Terms: Aut | Units: 3

POLISCI 354: Thinking Strategically (POLISCI 153)

This course provides an introduction to strategic reasoning. We discuss ideas such as the commitment problem, credibility in signaling, cheap talk, moral hazard and adverse selection. Concepts are developed through games played in class, and applied to politics, business and everyday life.
Terms: Spr | Units: 5 | Repeatable 2 times (up to 10 units total)
Instructors: Acharya, A. (PI)

POLISCI 355A: Data Science for Politics (POLISCI 150A)

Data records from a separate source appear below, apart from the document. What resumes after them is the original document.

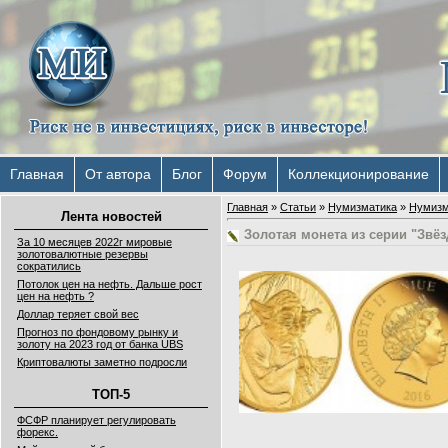
Главная
От автора
Блог
Форум
Коллекционирование
Главная
»
Статьи
»
Нумизматика
»
Нумизм
Лента новостей
Золотая монета из серии "Звё
За 10 месяцев 2022г мировые
золотовалютные резервы
сократились
Потолок цен на нефть. Дальше рост
цен на нефть ?
Доллар теряет свой вес
Прогноз по фондовому рынку и
золоту на 2023 год от банка UBS
Криптовалюты заметно подросли
ТОП-5
ФСФР планирует регулировать
форекс.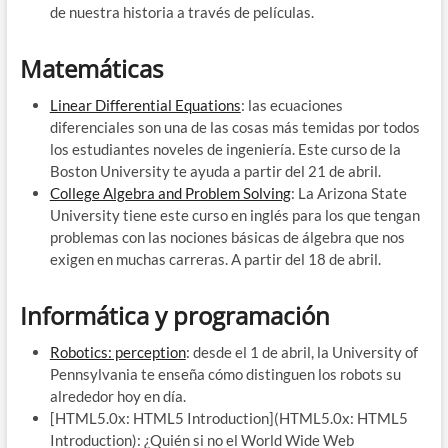
de nuestra historia a través de películas.
Matemáticas
Linear Differential Equations
: las ecuaciones
diferenciales son una de las cosas más temidas por todos
los estudiantes noveles de ingeniería. Este curso de la
Boston University te ayuda a partir del 21 de abril.
College Algebra and Problem Solving
: La Arizona State
University tiene este curso en inglés para los que tengan
problemas con las nociones básicas de álgebra que nos
exigen en muchas carreras. A partir del 18 de abril.
Informática y programación
Robotics: perception
: desde el 1 de abril, la University of
Pennsylvania te enseña cómo distinguen los robots su
alrededor hoy en día.
[HTML5.0x: HTML5 Introduction](HTML5.0x: HTML5
Introduction): ¿Quién si no el World Wide Web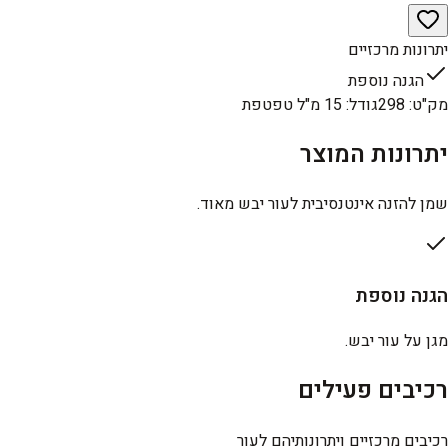
יתרונות מרכזיים
הגנה נוספת
מק"ט
:
298
גודל
:
15 מ"ל טפטפת
יתרונות המוצר
שמן להזנה אינטנסיבית לעור יבש מאוד.
הגנה נוספת
מגן על עור יבש.
רכיבים פעילים
רכיבים מרכזיים ויתרונותיהם לעור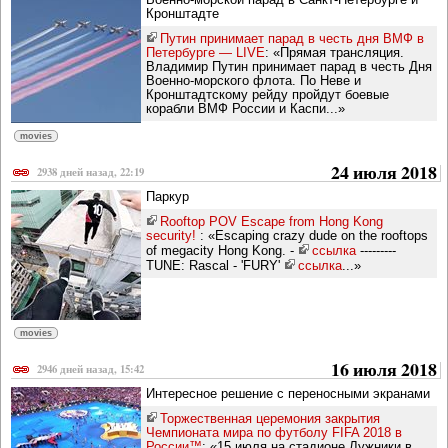
Кронштадте
Путин принимает парад в честь дня ВМФ в
Петербурге — LIVE
: «Прямая трансляция.
Владимир Путин принимает парад в честь Дня
Военно-морского флота. По Неве и
Кронштадтскому рейду пройдут боевые
корабли ВМФ России и Каспи...»
movies
24 июля 2018
2938 дней назад, 22:19
Паркур
Rooftop POV Escape from Hong Kong
security!
: «Escaping crazy dude on the rooftops
of megacity Hong Kong. -
ссылка
---------
TUNE: Rascal - 'FURY'
ссылка
...»
movies
16 июля 2018
2946 дней назад, 15:42
Интересное решение с переносными экранами
Торжественная церемония закрытия
Чемпионата мира по футболу FIFA 2018 в
России™
: «15 июля на стадионе Лужники в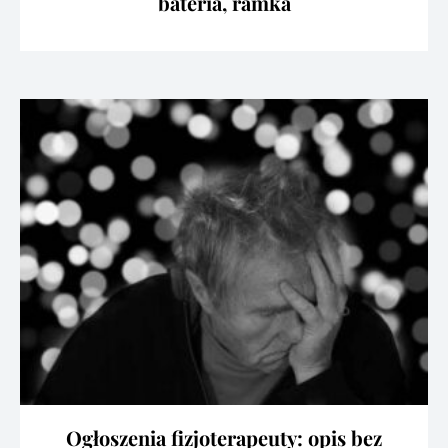
bateria, ramka
Ogłoszenia fizjoterapeuty: opis bez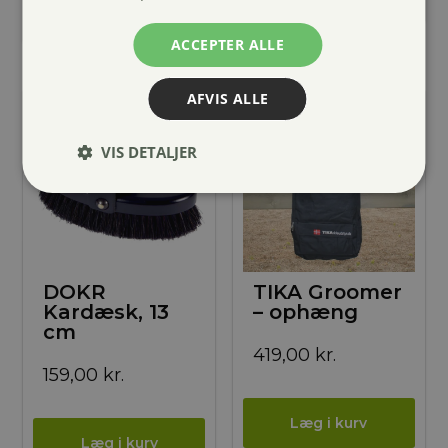
ACCEPTER ALLE
AFVIS ALLE
VIS DETALJER
DOKR
TIKA Groomer
Kardæsk, 13
– ophæng
cm
419,00
kr.
159,00
kr.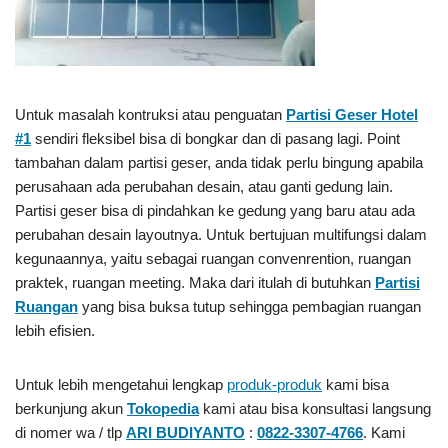
Untuk masalah kontruksi atau penguatan
Partisi Geser Hotel
#1
sendiri fleksibel bisa di bongkar dan di pasang lagi. Point
tambahan dalam partisi geser, anda tidak perlu bingung apabila
perusahaan ada perubahan desain, atau ganti gedung lain.
Partisi geser bisa di pindahkan ke gedung yang baru atau ada
perubahan desain layoutnya. Untuk bertujuan multifungsi dalam
kegunaannya, yaitu sebagai ruangan convenrention, ruangan
praktek, ruangan meeting. Maka dari itulah di butuhkan
Partisi
Ruangan
yang bisa buksa tutup sehingga pembagian ruangan
lebih efisien.
Untuk lebih mengetahui lengkap
produk-produk
kami bisa
berkunjung akun
Tokopedia
kami atau bisa konsultasi langsung
di nomer wa / tlp
ARI BUDIYANTO
:
0822-3307-4766
. Kami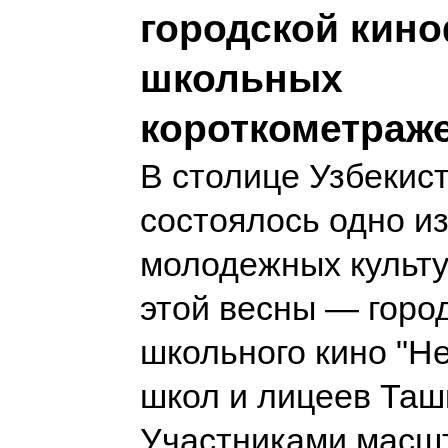
городской кин
школьных
короткометраж
В столице Узбекис
состоялось одно и
молодежных культ
этой весны — горо
школьного кино "He
школ и лицеев Таш
Участниками масш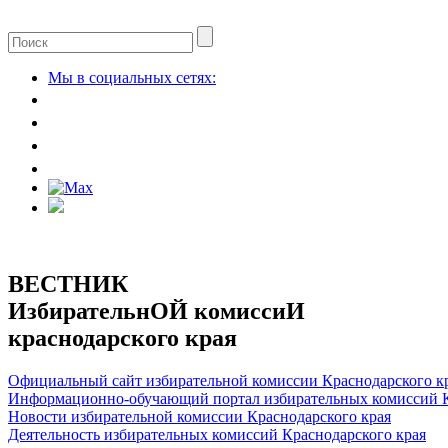
Мы в социальных сетях:
ВЕСТНИК
ИзбирательнОЙ комиссиИ
краснодарского края
Официальный сайт избирательной комиссии Краснодарского к
Информационно-обучающий портал избирательных комиссий К
Новости избирательной комиссии Краснодарского края
Деятельность избирательных комиссий Краснодарского края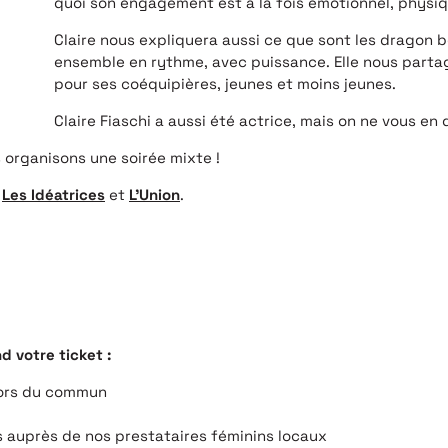
quoi son engagement est à la fois émotionnel, physi
Claire nous expliquera aussi ce que sont les dragon b
ensemble en rythme, avec puissance. Elle nous partag
pour ses coéquipières, jeunes et moins jeunes.
Claire Fiaschi a aussi été actrice, mais on ne vous en 
 organisons une soirée mixte !
c
Les Idéatrices
et
L’Union
.
 votre ticket :
hors du commun
 auprès de nos prestataires féminins locaux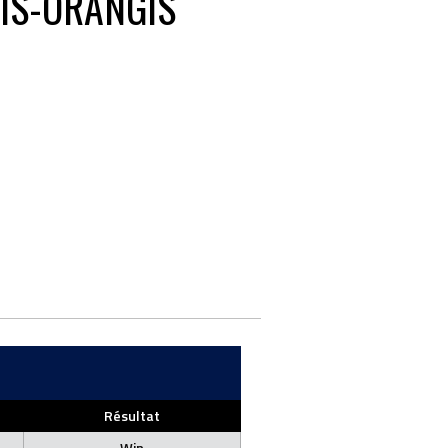
IS-ORANGIS
Résultat
Win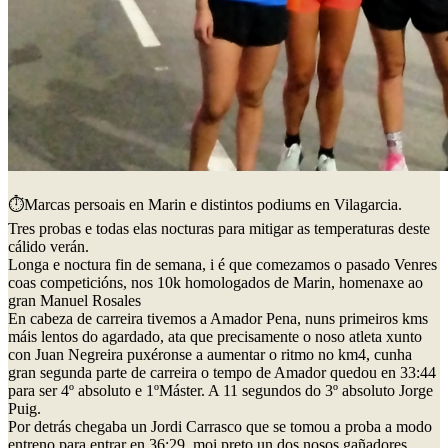
⏱️Marcas persoais en Marin e distintos podiums en Vilagarcia.
Tres probas e todas elas nocturas para mitigar as temperaturas deste
cálido verán.
Longa e noctura fin de semana, i é que comezamos o pasado Venres
coas competicións, nos 10k homologados de Marin, homenaxe ao
gran Manuel Rosales
En cabeza de carreira tivemos a Amador Pena, nuns primeiros kms
máis lentos do agardado, ata que precisamente o noso atleta xunto
con Juan Negreira puxéronse a aumentar o ritmo no km4, cunha
gran segunda parte de carreira o tempo de Amador quedou en 33:44
para ser 4º absoluto e 1ºMáster. A 11 segundos do 3º absoluto Jorge
Puig.
Por detrás chegaba un Jordi Carrasco que se tomou a proba a modo
entreno para entrar en 36:29, moi preto un dos nosos gañadores,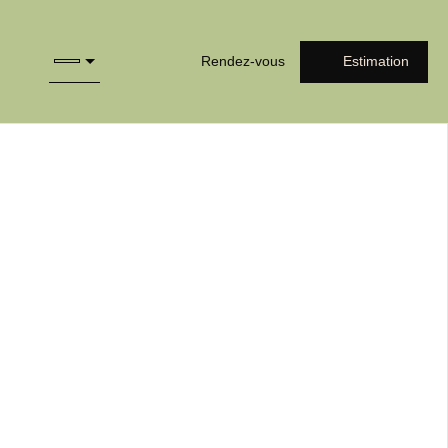
Rendez-vous
Estimation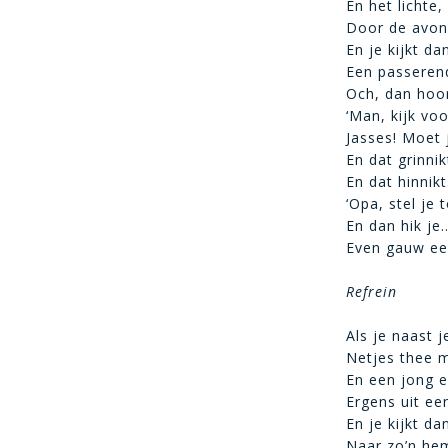
En het lichte,
Door de avon
En je kijkt da
Een passeren
Och, dan hoor
‘Man, kijk voo
Jasses! Moet j
En dat grinnik
En dat hinnik
‘Opa, stel je 
En dan hik je…
Even gauw ee
Refrein
Als je naast 
Netjes thee m
En een jong e
Ergens uit ee
En je kijkt da
Naar zo’n hem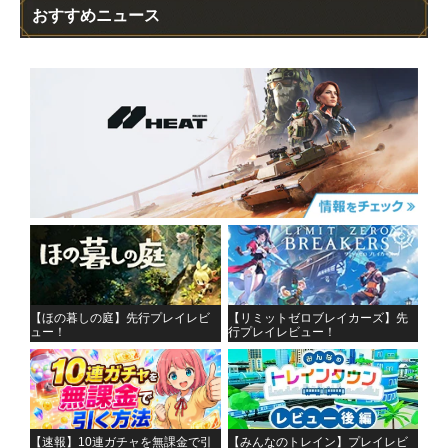
おすすめニュース
【ほの暮しの庭】先行プレイレビ
【リミットゼロブレイカーズ】先
ュー！
行プレイレビュー！
【速報】10連ガチャを無課金で引
【みんなのトレイン】プレイレビ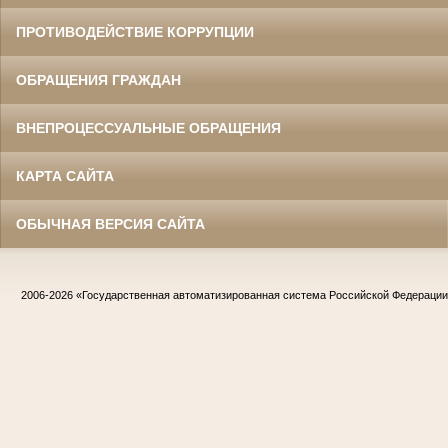
ПРОТИВОДЕЙСТВИЕ КОРРУПЦИИ
ОБРАЩЕНИЯ ГРАЖДАН
ВНЕПРОЦЕССУАЛЬНЫЕ ОБРАЩЕНИЯ
КАРТА САЙТА
ОБЫЧНАЯ ВЕРСИЯ САЙТА
2006-2026
«Государственная автоматизированная система Российской Федераци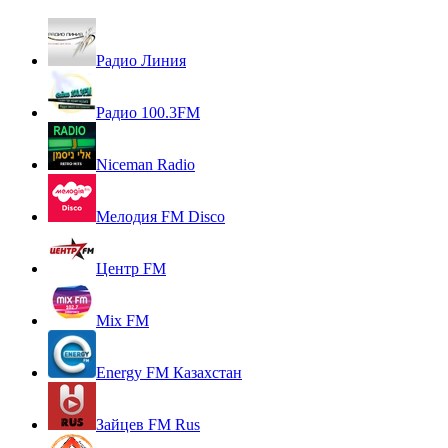
Радио Линия
Радио 100.3FM
Niceman Radio
Мелодия FM Disco
Центр FM
Mix FM
Energy FM Казахстан
Зайцев FM Rus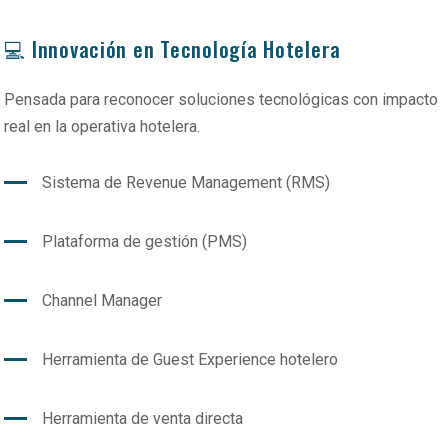
💻 Innovación en Tecnología Hotelera
Pensada para reconocer soluciones tecnológicas con impacto
real en la operativa hotelera.
Sistema de Revenue Management (RMS)
Plataforma de gestión (PMS)
Channel Manager
Herramienta de Guest Experience hotelero
Herramienta de venta directa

Data science is quickly changing the way we understand and and engage in the political process. In this course we will develop fundamental techniques of data science and apply them to large political datasets on elections, campaign finance, lobbying, and more. The objective is to give students the skills to carry out cutting edge quantitative political studies in both academia and the private sector. Students with technical backgrounds looking to study politics quantitatively are encouraged to enroll.
Terms: Aut | Units: 5

POLISCI 358: Data-driven Politics

Covers advanced computational and statistical methods for collecting and modeling large-scale data on politics. Topics will include automated and computer-assisted methods for collecting, disambiguating, and merging unstructured data (web-scraping, identity resolution, and record-linkage), database management (SQL, data architecture), data-reduction techniques for measuring the political preferences for large numbers of individuals, topic models applied to political text/speech, and social network analysis for mapping relationships and identifying influential actors.
Terms: Spr | Units: 3-5
Instructors: Bonica, A. (PI)

POLISCI 400C: Research Design

Required of Political Science PhD candidates with International Relations, American Politics, or Comparative Politics as their first or second field. Other by consent of instructor. Students develop their own research design. Prerequisites: 410A&B or 420A&B or 440A&B.
Terms: Spr | Units: 5

POLISCI 420A: American Political Institutions

Theories of American politics, focusing on Congress, the presidency, the bureaucracy, and the courts.